At one level, March looked like a return to business as usual compared to last year. In early 2008, short-time working and a determination to reduce stocks meant that a lot of manufacturers were cutting back on fleet activity, but figures we have seen about self-registrations in March 2010 show that most car companies are back to their default mode: fighting like cats in a sack for fleet registrations. However, there were two factors that were new and significant.
Firstly, Ford threw a hand grenade into the fleet market by re-aligning the prices of the Mondeo, S-Max and Galaxy by 10%-12% depending on the specific model. Rather than being a knee-jerk response to a sudden fall in sales (after all, Ford had a good 2008 in market share terms), it is the result of over nine months of planning.
Ford came to the conclusion in summer 2009 that discounts were not the antidote to high list prices, for the simple reason that, in the words of MD Nigel Sharp, “You can’t discount your way out of P11D costs.” Hence Ford embarked on a round of discussions with CAP and Glass’s about how it could cut list prices without harming residuals.
Having demonstrated that transaction prices would remain unchanged, Ford is confident that residuals will not be harmed. It is certainly an interesting move – Ford marched some of its competitors up to the top of the hill in terms of pricing, and now it has scampered half-way back down again.

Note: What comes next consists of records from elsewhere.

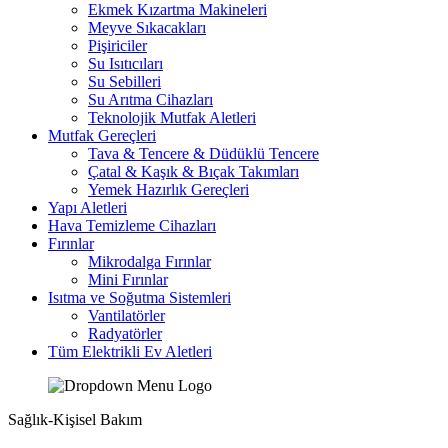
Ekmek Kızartma Makineleri
Meyve Sıkacakları
Pişiriciler
Su Isıtıcıları
Su Sebilleri
Su Arıtma Cihazları
Teknolojik Mutfak Aletleri
Mutfak Gereçleri
Tava & Tencere & Düdüklü Tencere
Çatal & Kaşık & Bıçak Takımları
Yemek Hazırlık Gereçleri
Yapı Aletleri
Hava Temizleme Cihazları
Fırınlar
Mikrodalga Fırınlar
Mini Fırınlar
Isıtma ve Soğutma Sistemleri
Vantilatörler
Radyatörler
Tüm Elektrikli Ev Aletleri
Sağlık-Kişisel Bakım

Click here for March 2010 Fleet Sales Figures
The second factor is that there appears to be something of a structural shift in the market. Car manufacturers are reporting that corporate fleets have been moving into short-term contracts. Customers are increasingly reluctant to commit to long-term deals until they feel more confident about the UK economy and want to know they can give back cars if things fail to improve. Manufacturers have to hope that a clear election result in May will lead to longer-term commitments by their customers.
At a manufacturer level, Ford extended its lead over still-troubled Vauxhall, despite growing by less than the market average. However, the big news is the re-emergence of the French. As the fleet boss of a competitor put it, “Last year they just battened down the hatches and waited for the storm to pass. Now the hatches are open again and they are swarming out.” Renault, in particular, is blazing away – it will be interesting to see what the long-term effect will be on its policy of 2007-2009 to concentrate on profit, not volume.

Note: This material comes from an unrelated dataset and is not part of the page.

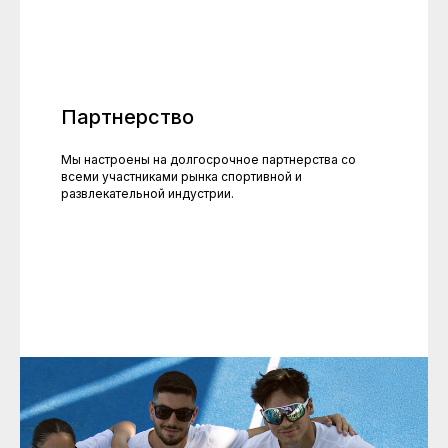
Партнерство
Мы настроены на долгосрочное партнерства со
всеми участниками рынка спортивной и
развлекательной индустрии.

The other nationality on the march is Korea, especially Hyundai. After years of being a retail brand, Hyundai has suddenly become a major fleet player. All its mainstream models have increased fleet sales by over 100% so far this year, but the i20 is up by a factor of five. That means the i10, i20 and i30 are all major players in the fleet market and turns the level of competition up another notch. The cats are not going to be calming down any time soon.